Here's Konstantin too."
"Personal opinions mean nothing in such a case," said Sergey Ivanovitch; "it's not a matter of personal opinions when all Russia--the whole people--has expressed its will."
"But excuse me, I don't see that.
The people don't know anything about it, if you come to that," said the old prince.
"Oh, papa!...how can you say that?
And last Sunday in church?" said Dolly, listening to the conversation. "Please give me a cloth," she said to the old man, who was looking at the children with a smile. "Why, it's not possible that all..."
"But what was it in church on Sunday?
The priest had been told to read that.
He read it.
They didn't understand a word of it.
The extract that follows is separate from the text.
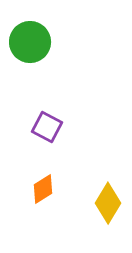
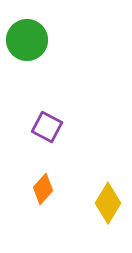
green circle: moved 3 px left, 2 px up
orange diamond: rotated 16 degrees counterclockwise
Then they were told that there was to be a collection for a pious object in church; well, they pulled out their halfpence and gave them, but what for they couldn't say."
"The people cannot help knowing; the sense of their own destinies is always in the people, and at such moments as the present that sense finds utterance," said Sergey Ivanovitch with conviction, glancing at the old bee-keeper.
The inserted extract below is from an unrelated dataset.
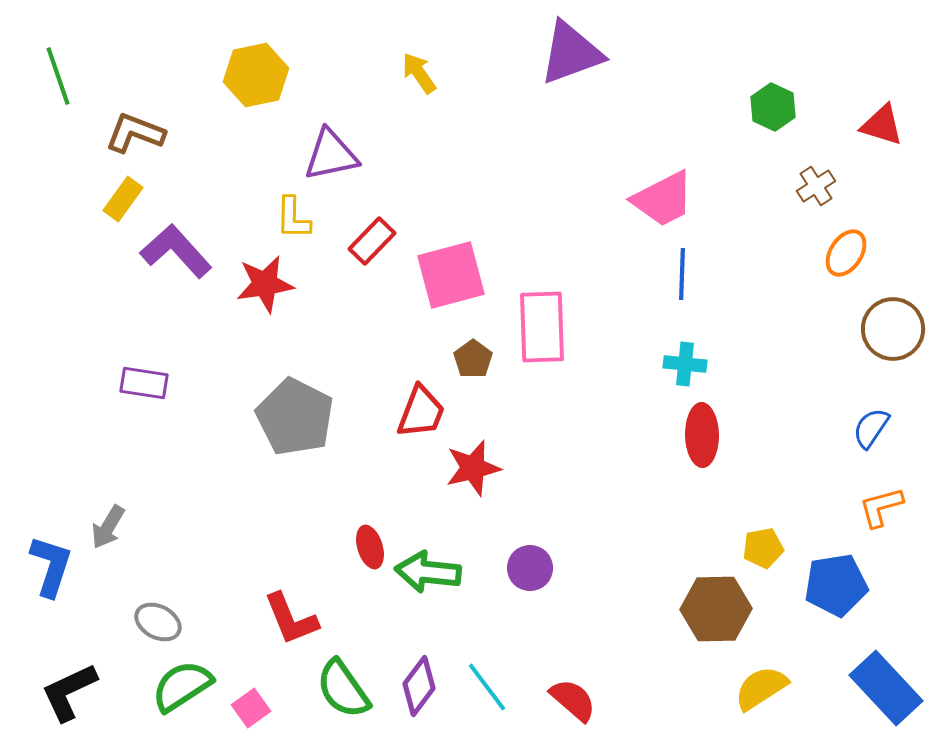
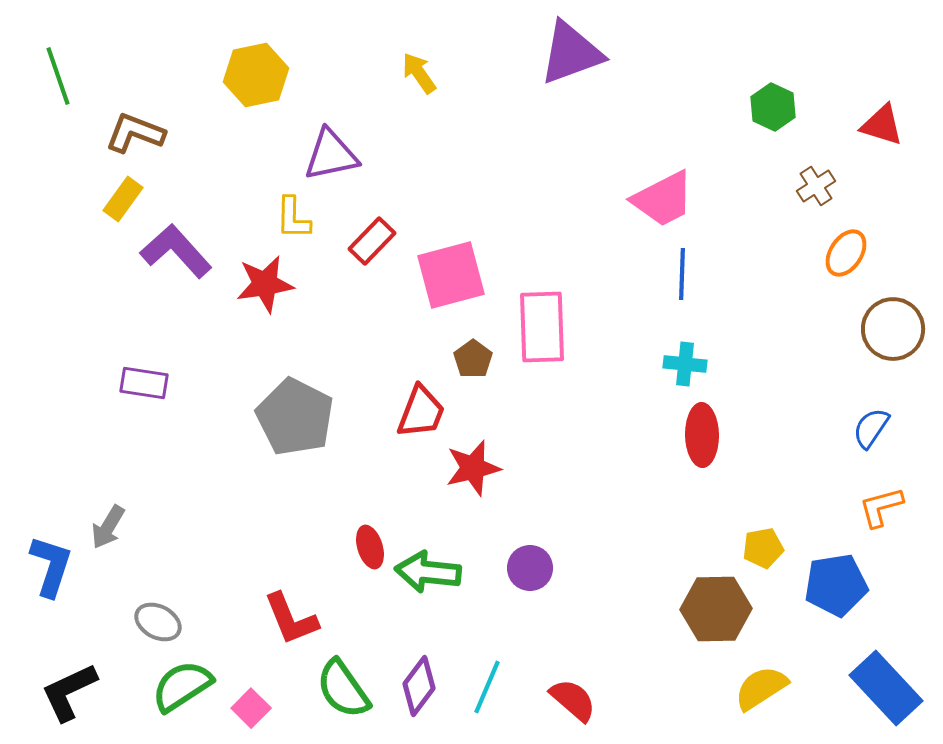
cyan line at (487, 687): rotated 60 degrees clockwise
pink square at (251, 708): rotated 9 degrees counterclockwise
The handsome old man, with black grizzled beard and thick silvery hair, stood motionless, holding a cup of honey, looking down from the height of his tall figure with friendly serenity at the gentlefolk, obviously understanding nothing of their conversation and not caring to understand it.
"That's so, no doubt," he said, with a significant shake of his head at Sergey Ivanovitch's words.
"Here, then, ask him.
He knows nothing about it and thinks nothing," said Levin. "Have you heard about the war, Mihalitch?" he said, turning to him. "What they read in the church?
What do you think about it?
Ought we to fight for the Christians?"
"What should we think?
Alexander Nikolaevitch our Emperor has thought for us; he thinks for us indeed in all things. It's clearer for him to see.
Shall I bring a bit more bread?
Give the little lad some more?" he said addressing Darya Alexandrovna and pointing to Grisha, who had finished his crust.
"I don't need to ask," said Sergey Ivanovitch, "we have seen and are seeing hundreds and hundreds of people who give up everything to serve a just cause, come from every part of Russia, and directly and clearly express their thought and aim.
They bring their halfpence or go themselves and say directly what for.
What does it mean?"
"It means, to my thinking," said Levin, who was beginning to get warm, "that among eighty millions of people there can always be found not hundreds, as now, but tens of thousands of people who have lost caste, ne'er-do-wells, who are always ready to go anywhere--to Pogatchev's bands, to Khiva, to Serbia..."
"I tell you that it's not a case of hundreds or of ne'er-do-wells, but the best representatives of the people!" said Sergey Ivanovitch, with as much irritation as if he were defending the last penny of his fortune. "And what of the subscriptions?
In this case it is a whole people directly expressing their will."
"That word 'people' is so vague," said Levin. "Parish clerks, teachers, and one in a thousand of the peasants, maybe, know what it's all about.
The rest of the eighty millions, like Mihalitch, far from expressing their will, haven't the faintest idea what there is for them to express their will about.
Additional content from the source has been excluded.